In the correlation analysis, we found significant correlations between paired distal vein and PV blood levels for PDGFAA (r = 0.794, P < 0.001), but not for HER2 (r = 0.189, P = 0.424). These findings indicate that the primary tumor was the dominate source of PDGFAA. PDGFAA levels in tumor DV blood provided better prognostic information than those in PV blood. On the other hand, there may be some additional sources producing HER2 outside the primary tumor, perhaps the metastatic tumors in the liver, and therefore the HER2 level detected in the distal vein cannot faithfully reflect the characteristics of the tumor. In addition, a significant correlation was noted between pEGF and pPDGFAA levels, which indicated that EGF and PDGFAA have an interaction effect in the development of colorectal cancer liver metastasis.

Limitations

The limitations of this study are obvious. The study only enrolled a small series of patients and these results require validation. Variations of the mesentery vein are very common, and exposure of the vein needs well-developed surgical skills.
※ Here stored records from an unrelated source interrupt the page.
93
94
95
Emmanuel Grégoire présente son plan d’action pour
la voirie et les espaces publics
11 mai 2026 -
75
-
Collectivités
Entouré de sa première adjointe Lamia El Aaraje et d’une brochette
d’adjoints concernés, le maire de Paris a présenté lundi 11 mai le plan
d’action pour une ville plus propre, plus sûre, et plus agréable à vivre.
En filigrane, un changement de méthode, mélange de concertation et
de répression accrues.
Blood from the tumor DV is difficult to obtain, and requires more effort than that from the PV. It is impossible to draw DV blood in non-surgical patients.
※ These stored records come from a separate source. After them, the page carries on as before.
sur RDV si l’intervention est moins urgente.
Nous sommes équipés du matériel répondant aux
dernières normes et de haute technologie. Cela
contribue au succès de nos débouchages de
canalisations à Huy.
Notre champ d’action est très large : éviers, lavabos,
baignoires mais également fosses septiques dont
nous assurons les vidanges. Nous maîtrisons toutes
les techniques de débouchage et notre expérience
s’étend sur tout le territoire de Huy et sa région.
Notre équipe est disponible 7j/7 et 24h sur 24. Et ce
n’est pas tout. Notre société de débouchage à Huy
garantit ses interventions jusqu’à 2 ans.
In conclusion, the present study analyzed the serum levels of 24 commonly studied tumor growth factors in both tumor drainage and PV blood from patients with colorectal cancer by using high-throughput ELISA technology. We found that PDGFAA in tumor drainage and HER2 in PV blood may be useful predictive factors for synchronous liver metastasis. PDGFAA levels in tumor DV blood provided better prognostic information than those in PV blood. On the contrary, HER2 levels in PV blood reflected tumor characteristics more accurately than those in tumor DV blood.

COMMENTS

Background

Liver metastasis occurs in almost 50% of patients with colorectal cancer and it is the leading cause of death. Developing useful predictive markers for screening patients at high risk for liver metastasis may optimize our therapy strategy. Previous studies mainly involved clinicopathologic characteristics and factors in tumor tissue specimens, however, the fundamental pathogenesis remains unclear.

Research frontiers

Several studies have revealed that circulating factors constitute significant predictors of metastasis for patients with colorectal cancer. However, the prognostic value of factors in blood, especially in drainage venous (DV) blood, has received relatively little attention.
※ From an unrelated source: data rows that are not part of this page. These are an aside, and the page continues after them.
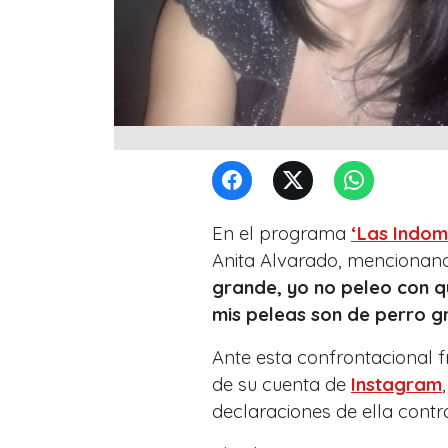
En el programa
‘Las Indo
Anita Alvarado, mencionan
grande, yo no peleo con qu
mis peleas son de perro gr
Ante esta confrontacional f
de su cuenta de
Instagram
declaraciones de ella cont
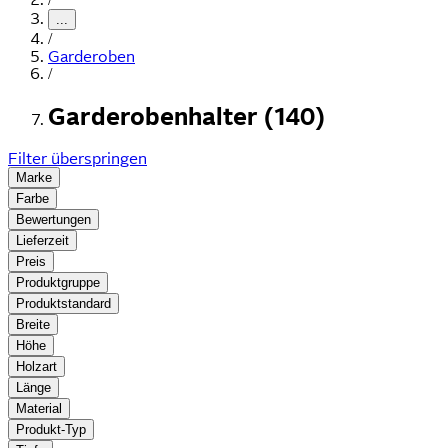
...
/
Garderoben
/
Garderobenhalter (140)
Filter überspringen
Marke
Farbe
Bewertungen
Lieferzeit
Preis
Produktgruppe
Produktstandard
Breite
Höhe
Holzart
Länge
Material
Produkt-Typ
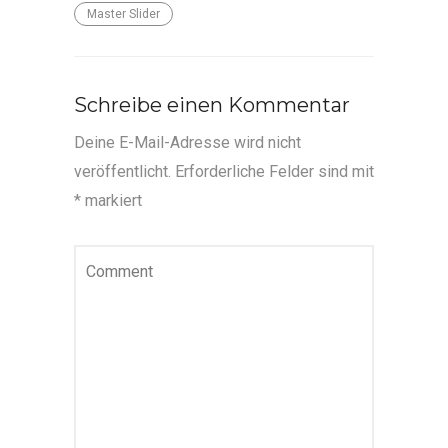
Master Slider
Schreibe einen Kommentar
Deine E-Mail-Adresse wird nicht
veröffentlicht.
Erforderliche Felder sind mit
*
markiert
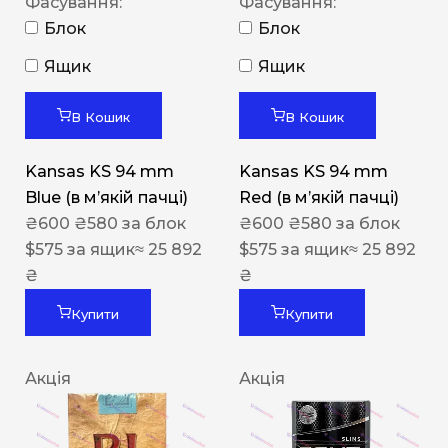
Фасування:
Фасування:
Блок
Блок
Ящик
Ящик
В Кошик
В Кошик
Kansas KS 94 mm
Kansas KS 94 mm
Blue (в мʼякій пачці)
Red (в мʼякій пачці)
₴
600
₴
580
за блок
₴
600
₴
580
за блок
$
575
за ящик
≈ 25 892
$
575
за ящик
≈ 25 892
₴
₴
Купити
Купити
Акція
Акція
Innovations and breakthroughs

The authors investigated the serum levels of most commonly studied tumor growth factors that are known to be associated with the mechanism of liver metastasis not only in peripheral venous (PV) blood but also in tumor DV blood. To our knowledge, this is one of few studies taking DV blood into analysis and comparing the differences of serum molecules between PV blood and DV blood.

Applications

The present study provides us with a new angle of predicting liver metastasis of colorectal cancer. Platelet-derived growth factor AA (PDGFAA) in tumor drainage and human epidermal growth factor receptor 2 (HER2) in PV blood may constitute useful predictive factors for synchronous liver metastasis. PDGFAA levels in tumor DV blood provided better prognostic information than those in PV blood, while HER2 levels in PV blood reflected tumor characteristics more accurately than those in tumor DV blood.

Terminology

Platelet-derived growth factor (PDGF) plays a significant role in blood vessel formation, the growth of blood vessels from already-existing blood vessel tissue. Uncontrolled angiogenesis is a characteristic of cancer. PDGF is a dimeric glycoprotein composed of two A (-AA) or two B (-BB) chains or a combination of the two (-AB). HER2 is a member of the human epidermal growth factor receptor (HER/EGFR/ERBB) family. Amplification or overexpression of this oncogene has been shown to play an important role in the development and progression of certain aggressive types of cancer.

Peer-review

This is an interesting manuscript about the predictors of colorectal cancer liver metastasis. In this study, twenty patients were selected for the study and they were divided into two groups. The serum levels of 24 molecules that are potentially involved in the mechanism of liver metastasis in both DV blood and PV blood were analyzed by using enzyme-linked immunosorbent assay technology.